- Chris Paul is an impending free agent, but he doesn't conduct himself like someone who plans to leave Houston. He talked to The Crossover about his big summer, Hurricane Harvey outreach and the Rockets' dominance.
Chris Paul is handing out assists all over Houston.
The Rockets point guard, whose backcourt partnership with James Harden has vaulted his team to the best record in the NBA, is still managing to remain active in the Houston community. Back in November, Paul utilized an eBay auction to help raise money for Hurricane Harvey victims. That work has continued throughout the season, and late last month Paul unveiled a new library he helped rebuild through his foundation at C.E. King Middle School.
“I’m always asking how we can help,” Paul told The Crossover. “After Hurricane Harvey, there was so much devastation. The school I’m at now, C.E. King., the kids had to go share a school at Null Middle School. There are so many stories people don’t hear about.
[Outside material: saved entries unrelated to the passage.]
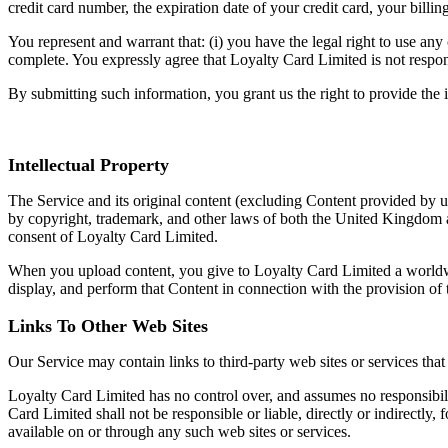
credit card number, the expiration date of your credit card, your billi
You represent and warrant that: (i) you have the legal right to use any
complete. You expressly agree that Loyalty Card Limited is not respons
By submitting such information, you grant us the right to provide the i
Intellectual Property
The Service and its original content (excluding Content provided by us
by copyright, trademark, and other laws of both the United Kingdom a
consent of Loyalty Card Limited.
When you upload content, you give to Loyalty Card Limited a worldwide,
display, and perform that Content in connection with the provision of
Links To Other Web Sites
Our Service may contain links to third-party web sites or services th
Loyalty Card Limited has no control over, and assumes no responsibilit
Card Limited shall not be responsible or liable, directly or indirectly
available on or through any such web sites or services.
C.E. King kids were going to school from something like 7 a.m. to 11:30., then there was a 15-minute transition and the Null students would go to school. It’s amazing to see what happens when people truly care about these kids and put these kids first.”
Paul, despite moving to Houston only last summer, has made giving back to kids an important part of his time in the city, partnering with State Farm and NBA Cares to keep a focus on education after the effects of Harvey. Earlier this month, Paul caught up with The Crossover to discuss his philanthropy, his relationship with Harden, and more.
Rohan Nadkarni: Could you ever have imagined growing up being in a position to give back as much as you are now?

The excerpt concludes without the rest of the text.